* [What the exercise asks] From the listing below, set down exactly the lines between the one holding "Pasang WiFi Murah Jatibarang Buat" and the one holding "kayak kebutuhan pokok", inclusive. No other line is wanted.

* [Records provided]
+ + + + + + +
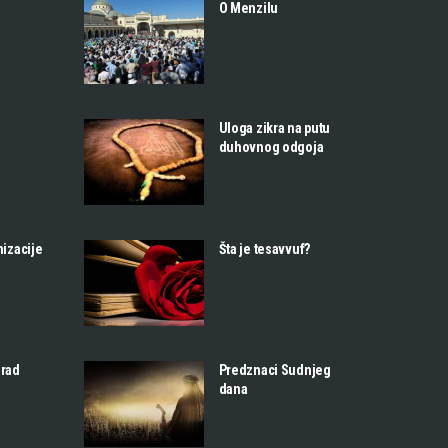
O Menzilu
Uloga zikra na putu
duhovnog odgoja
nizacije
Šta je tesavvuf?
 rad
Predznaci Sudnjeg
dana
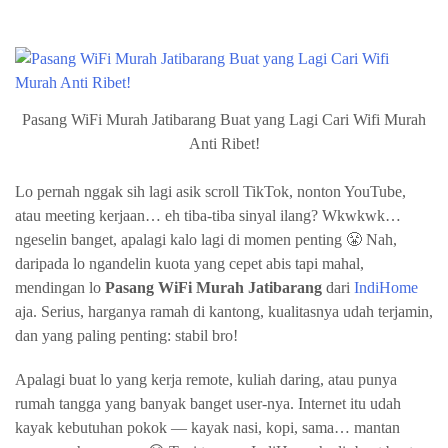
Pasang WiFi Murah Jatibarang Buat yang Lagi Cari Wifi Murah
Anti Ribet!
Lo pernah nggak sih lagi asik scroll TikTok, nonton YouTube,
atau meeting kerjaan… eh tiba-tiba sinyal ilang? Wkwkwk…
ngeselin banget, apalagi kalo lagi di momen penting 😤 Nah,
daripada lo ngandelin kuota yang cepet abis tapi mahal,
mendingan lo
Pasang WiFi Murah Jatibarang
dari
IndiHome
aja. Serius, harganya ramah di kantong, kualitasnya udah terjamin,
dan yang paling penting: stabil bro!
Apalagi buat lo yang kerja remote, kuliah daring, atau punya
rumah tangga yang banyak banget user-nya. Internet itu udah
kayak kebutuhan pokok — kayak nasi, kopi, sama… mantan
+ + + + + + +
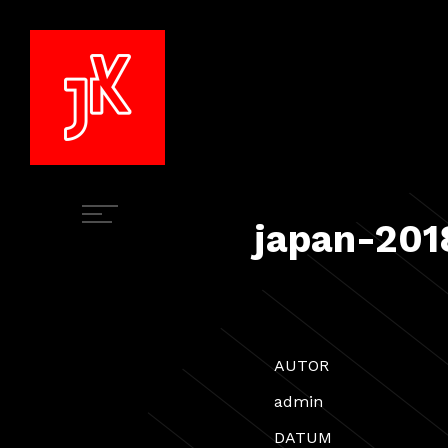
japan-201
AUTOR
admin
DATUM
+ + + + + + +
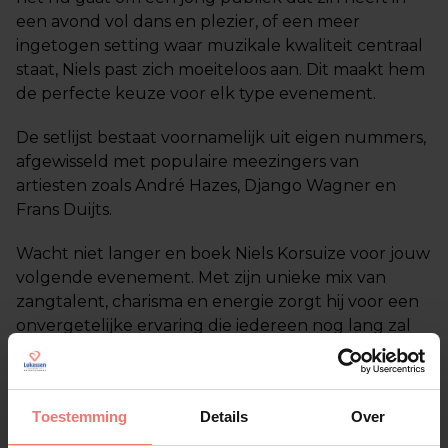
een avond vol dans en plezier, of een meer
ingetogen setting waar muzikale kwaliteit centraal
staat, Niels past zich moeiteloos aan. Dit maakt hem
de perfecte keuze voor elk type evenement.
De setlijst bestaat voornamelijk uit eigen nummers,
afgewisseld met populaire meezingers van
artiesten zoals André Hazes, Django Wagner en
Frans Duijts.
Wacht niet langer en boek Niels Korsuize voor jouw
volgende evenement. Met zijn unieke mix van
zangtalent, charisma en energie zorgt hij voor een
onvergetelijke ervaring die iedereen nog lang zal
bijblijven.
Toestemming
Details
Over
+ + + + + + +
* [Answer to this problem]
Pasang WiFi Murah Jatibarang Buat yang Lagi Cari Wifi Murah
Anti Ribet!
Lo pernah nggak sih lagi asik scroll TikTok, nonton YouTube,
atau meeting kerjaan… eh tiba-tiba sinyal ilang? Wkwkwk…
ngeselin banget, apalagi kalo lagi di momen penting 😤 Nah,
daripada lo ngandelin kuota yang cepet abis tapi mahal,
mendingan lo
Pasang WiFi Murah Jatibarang
dari
IndiHome
aja. Serius, harganya ramah di kantong, kualitasnya udah terjamin,
dan yang paling penting: stabil bro!
Apalagi buat lo yang kerja remote, kuliah daring, atau punya
rumah tangga yang banyak banget user-nya. Internet itu udah
kayak kebutuhan pokok — kayak nasi, kopi, sama… mantan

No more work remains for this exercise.